[Data entries]
= = = = =
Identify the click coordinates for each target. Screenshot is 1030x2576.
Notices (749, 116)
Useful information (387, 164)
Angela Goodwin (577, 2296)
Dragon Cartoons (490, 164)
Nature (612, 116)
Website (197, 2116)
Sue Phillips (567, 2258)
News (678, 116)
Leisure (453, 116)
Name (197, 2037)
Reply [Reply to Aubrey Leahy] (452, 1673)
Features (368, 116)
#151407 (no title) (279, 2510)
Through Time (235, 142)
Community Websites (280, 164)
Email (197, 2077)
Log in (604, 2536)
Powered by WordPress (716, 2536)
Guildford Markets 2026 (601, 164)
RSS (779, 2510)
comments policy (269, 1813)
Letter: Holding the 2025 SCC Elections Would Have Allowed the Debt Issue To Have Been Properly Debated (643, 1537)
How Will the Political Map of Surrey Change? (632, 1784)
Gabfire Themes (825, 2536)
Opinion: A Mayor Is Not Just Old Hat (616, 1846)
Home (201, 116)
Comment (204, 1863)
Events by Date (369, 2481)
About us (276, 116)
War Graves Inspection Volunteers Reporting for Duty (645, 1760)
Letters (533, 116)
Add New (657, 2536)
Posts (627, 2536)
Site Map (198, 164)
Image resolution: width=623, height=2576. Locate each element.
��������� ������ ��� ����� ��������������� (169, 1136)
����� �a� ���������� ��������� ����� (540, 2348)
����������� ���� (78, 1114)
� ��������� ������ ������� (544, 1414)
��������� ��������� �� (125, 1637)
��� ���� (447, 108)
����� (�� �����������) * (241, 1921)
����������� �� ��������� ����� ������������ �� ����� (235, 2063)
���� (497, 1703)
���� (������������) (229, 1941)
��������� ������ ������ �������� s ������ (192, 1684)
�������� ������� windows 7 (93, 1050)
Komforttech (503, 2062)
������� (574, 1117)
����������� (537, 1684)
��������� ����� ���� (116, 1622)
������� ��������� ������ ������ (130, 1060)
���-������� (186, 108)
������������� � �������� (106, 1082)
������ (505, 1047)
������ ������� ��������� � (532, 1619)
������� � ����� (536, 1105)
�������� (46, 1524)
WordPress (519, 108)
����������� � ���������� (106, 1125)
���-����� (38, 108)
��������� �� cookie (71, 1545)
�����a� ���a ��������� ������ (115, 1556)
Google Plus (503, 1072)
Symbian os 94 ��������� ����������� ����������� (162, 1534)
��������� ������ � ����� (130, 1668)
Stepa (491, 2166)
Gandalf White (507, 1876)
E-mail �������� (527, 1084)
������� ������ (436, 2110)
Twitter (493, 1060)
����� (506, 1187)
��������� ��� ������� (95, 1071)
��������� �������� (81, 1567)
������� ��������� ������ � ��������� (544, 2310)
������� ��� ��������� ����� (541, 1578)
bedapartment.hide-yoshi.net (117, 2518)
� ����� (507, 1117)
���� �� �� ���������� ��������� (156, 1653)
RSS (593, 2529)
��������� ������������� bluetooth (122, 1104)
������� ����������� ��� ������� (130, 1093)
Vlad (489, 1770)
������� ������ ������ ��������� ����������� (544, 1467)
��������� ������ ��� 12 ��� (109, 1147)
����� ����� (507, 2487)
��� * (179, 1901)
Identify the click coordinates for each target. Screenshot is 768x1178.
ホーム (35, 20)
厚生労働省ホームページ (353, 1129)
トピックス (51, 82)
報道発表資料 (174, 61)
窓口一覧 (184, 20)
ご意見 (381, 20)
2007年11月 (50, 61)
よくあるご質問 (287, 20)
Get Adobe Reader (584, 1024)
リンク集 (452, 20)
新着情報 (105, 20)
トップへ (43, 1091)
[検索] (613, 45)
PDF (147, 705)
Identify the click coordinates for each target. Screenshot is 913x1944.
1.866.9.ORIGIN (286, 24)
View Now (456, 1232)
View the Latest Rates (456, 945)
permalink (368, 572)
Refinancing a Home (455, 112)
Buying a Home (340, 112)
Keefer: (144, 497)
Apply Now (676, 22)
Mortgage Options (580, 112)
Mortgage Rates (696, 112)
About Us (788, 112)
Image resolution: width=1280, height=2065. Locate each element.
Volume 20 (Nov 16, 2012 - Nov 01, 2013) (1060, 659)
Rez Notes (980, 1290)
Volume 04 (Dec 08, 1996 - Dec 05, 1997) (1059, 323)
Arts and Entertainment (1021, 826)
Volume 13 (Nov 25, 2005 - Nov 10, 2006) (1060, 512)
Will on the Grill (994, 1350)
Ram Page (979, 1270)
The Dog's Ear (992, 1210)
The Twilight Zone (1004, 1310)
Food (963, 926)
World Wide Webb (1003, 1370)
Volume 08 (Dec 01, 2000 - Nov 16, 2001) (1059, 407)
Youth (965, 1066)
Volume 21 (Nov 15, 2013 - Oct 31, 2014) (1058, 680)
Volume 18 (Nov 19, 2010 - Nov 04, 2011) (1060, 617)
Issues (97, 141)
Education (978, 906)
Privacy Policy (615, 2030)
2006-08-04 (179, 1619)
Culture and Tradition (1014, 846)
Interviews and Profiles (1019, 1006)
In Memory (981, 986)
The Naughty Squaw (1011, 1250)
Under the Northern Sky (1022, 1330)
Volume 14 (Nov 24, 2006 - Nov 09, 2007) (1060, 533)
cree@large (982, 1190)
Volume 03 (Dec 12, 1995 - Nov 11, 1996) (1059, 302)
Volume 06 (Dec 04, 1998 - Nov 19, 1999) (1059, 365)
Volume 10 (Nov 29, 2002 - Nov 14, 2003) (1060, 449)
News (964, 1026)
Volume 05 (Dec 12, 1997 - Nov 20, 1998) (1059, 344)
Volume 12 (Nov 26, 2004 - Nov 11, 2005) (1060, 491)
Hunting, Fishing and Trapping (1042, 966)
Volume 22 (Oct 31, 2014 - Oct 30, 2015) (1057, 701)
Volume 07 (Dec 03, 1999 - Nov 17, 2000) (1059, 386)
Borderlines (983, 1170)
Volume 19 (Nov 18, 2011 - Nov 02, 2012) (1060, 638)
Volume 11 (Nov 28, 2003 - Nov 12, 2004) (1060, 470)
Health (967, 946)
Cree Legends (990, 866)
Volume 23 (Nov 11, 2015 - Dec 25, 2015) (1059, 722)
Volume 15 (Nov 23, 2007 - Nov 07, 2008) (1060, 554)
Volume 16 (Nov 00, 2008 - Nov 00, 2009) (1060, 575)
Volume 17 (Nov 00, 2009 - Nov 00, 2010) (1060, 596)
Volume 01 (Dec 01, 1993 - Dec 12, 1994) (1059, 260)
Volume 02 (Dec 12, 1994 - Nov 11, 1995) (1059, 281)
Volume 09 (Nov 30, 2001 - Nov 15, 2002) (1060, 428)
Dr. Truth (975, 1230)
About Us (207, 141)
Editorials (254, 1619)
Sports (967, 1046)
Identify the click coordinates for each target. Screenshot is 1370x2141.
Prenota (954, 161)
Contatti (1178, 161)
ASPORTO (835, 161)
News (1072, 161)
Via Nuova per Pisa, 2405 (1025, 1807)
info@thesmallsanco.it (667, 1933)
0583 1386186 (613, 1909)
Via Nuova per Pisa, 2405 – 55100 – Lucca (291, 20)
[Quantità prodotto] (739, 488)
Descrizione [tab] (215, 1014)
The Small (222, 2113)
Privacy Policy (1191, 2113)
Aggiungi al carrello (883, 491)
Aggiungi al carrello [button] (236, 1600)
= = = = =
(Description of the task) If the string "Locate" is in a line of the entries, pick that line out.

(Answer to this exercise)
Image resolution: width=623, height=2576. Locate each element.
Image resolution: width=1280, height=2065. Locate each element.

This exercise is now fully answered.